Dis Gary, ça se déroule comment une compétition de Red Bull

« Chaque manche s’étend sur 2 journées consécutives, avec une totalité de 4 plongeons à réaliser. Le premier jour est réservé à 2 plongeons de difficulté raisonnable ou intermédiaire d’un point de vue technique afin de mettre en avant la grâce et la fluidité. Le deuxième jour propose 2 plongeons dits libres. Ces 4 sauts sont notés par 5 juges, de 0 à 10, avec une pondération de chaque marque en fonction du niveau de difficulté. Par souci de partialité, on enlève la note la plus haute ainsi que la plus basse pour calculer la moyenne des 3 restantes. » 

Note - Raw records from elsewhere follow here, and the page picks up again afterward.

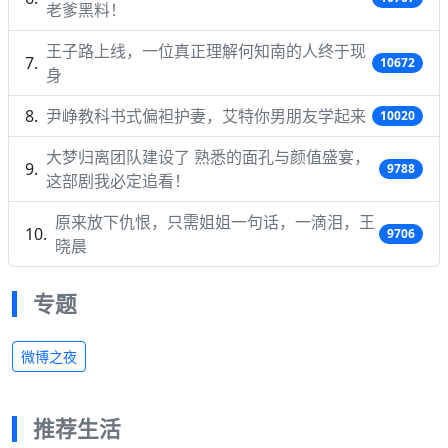
老爹黑料！
王子路上线，一位真正理解何知南的人终于现
10672
身
尹峥教科书式偏袒护妻，艾特你男朋友学起来
10020
大梦归离团队建设了 熟悉的面孔与颜值盛宴，
9788
这部剧我必定追看！
原来放下仇恨，只需姐姐一句话，一滴泪，王
9706
晓晨
专题
微博之夜
推荐生活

La carte postale du serial-globe plongeur

Crédit photo : © Ricardo Nascimento

Ton spot de plongeon préféré ? 

Le gouffre de Cenote Ik Kil, au Mexique. Une formation rocheuse naturelle de 60 m de large et 39 m de profondeur à laquelle on attribue des pouvoirs sacrés. On a vraiment l’impression de plonger dans un trou, entouré d’arbres exotiques. L’épreuve de La Rochelle fut également magique. Les conditions étaient dures - pluie, vent, froid - mais il y avait 70 000 personnes au sol pour nous encourager.

Le spot le plus singulier ? 

J’ai toujours trouvé que plonger dans les villes était très spectaculaire car on adjoint une dimension culturelle au spectacle. Sauter face au Kremlin de Kazan, au Parlement de Budapest ou au Musée Guggenheim de Bilbao, ça fait quelque chose.

Le Kitzbühel du plongeon :
le spot qui fait le plus peur ?

Le Serpent’s Lair, sur la côte atlantique irlandaise, est très déstabilisant. Les conditions capricieuses, sont typiquement britanniques. On plonge dans cette petite piscine naturelle creusée dans un rocher abrupt et abrasif. La veille de la compétition, les vagues sont généralement énormes… Il faut y être fort mentalement. 

Le spot avec lequel tu as un contentieux ? 

Pendant longtemps, ce fut Mostar en Bosnie-Herzégovine. J’avais du mal à gérer le fait que l’eau soit en mouvement, puisqu’on y plonge dans une rivière avec un fort courant. En 2019, les organisateurs m’ont souligné que je n’avais jamais gagné une compétition s’élançant depuis un pont : ça m’a piqué et j’ai réparé cette erreur ! 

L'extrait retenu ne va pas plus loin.